- Opening Delimiter -

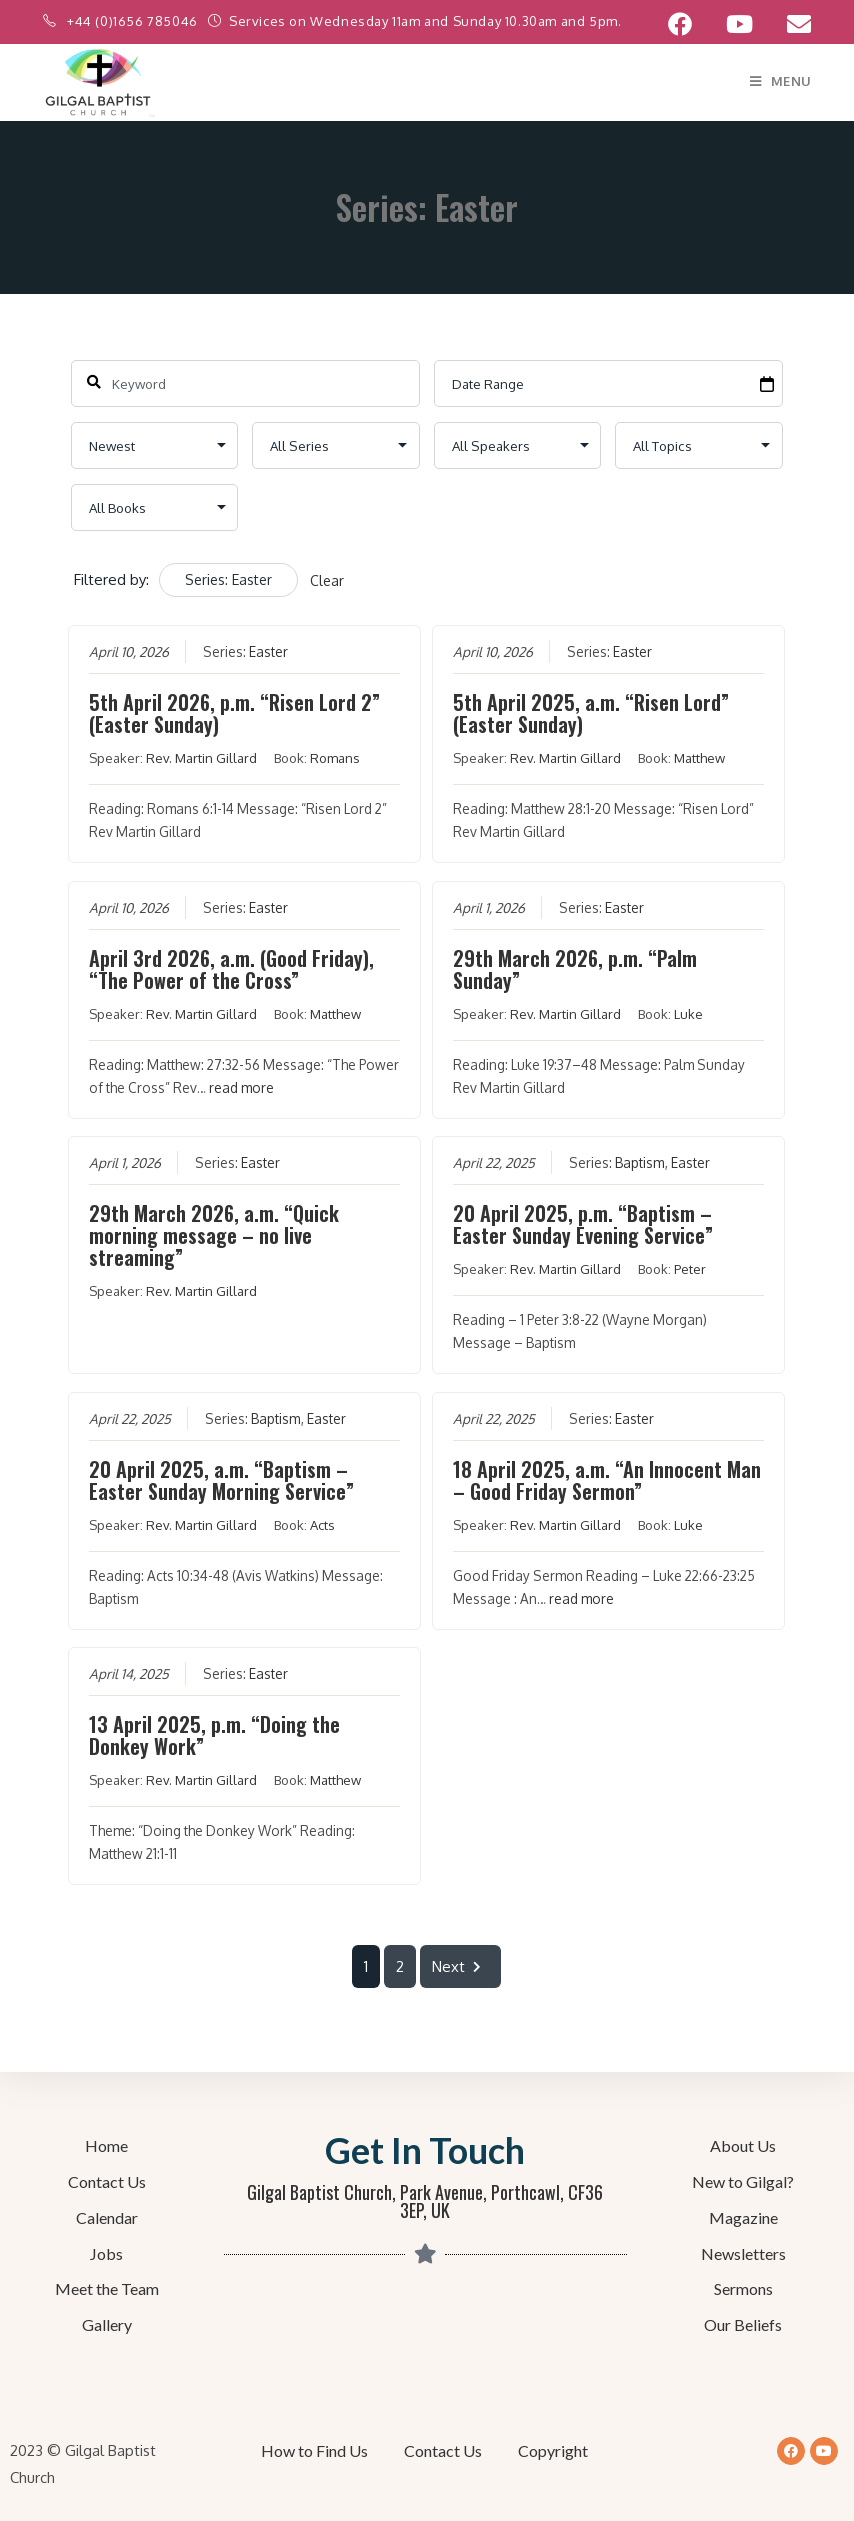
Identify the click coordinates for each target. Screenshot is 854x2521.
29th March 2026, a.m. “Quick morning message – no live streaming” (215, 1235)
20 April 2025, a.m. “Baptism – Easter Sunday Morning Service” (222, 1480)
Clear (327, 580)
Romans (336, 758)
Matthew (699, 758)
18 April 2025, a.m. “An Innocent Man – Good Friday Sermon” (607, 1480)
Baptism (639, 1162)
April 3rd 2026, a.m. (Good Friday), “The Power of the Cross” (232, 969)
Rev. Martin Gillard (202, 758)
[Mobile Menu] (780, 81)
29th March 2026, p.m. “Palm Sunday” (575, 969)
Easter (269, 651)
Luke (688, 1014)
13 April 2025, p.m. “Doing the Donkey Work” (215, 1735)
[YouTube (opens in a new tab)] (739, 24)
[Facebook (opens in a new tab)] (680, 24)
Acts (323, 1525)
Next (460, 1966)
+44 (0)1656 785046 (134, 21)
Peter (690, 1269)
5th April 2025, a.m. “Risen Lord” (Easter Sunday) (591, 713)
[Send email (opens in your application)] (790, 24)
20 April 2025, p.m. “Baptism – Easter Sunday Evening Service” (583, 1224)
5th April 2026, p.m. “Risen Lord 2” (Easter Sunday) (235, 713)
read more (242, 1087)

- Closing Delimiter -

[TASK TO CARRY OUT]:
Using the records above, filter out every line that lacks the string "Friday" and copy the rest.

[OUTPUT OF THE TASK]:
18 April 2025, a.m. “An Innocent Man – Good Friday Sermon” (607, 1480)
April 3rd 2026, a.m. (Good Friday), “The Power of the Cross” (232, 969)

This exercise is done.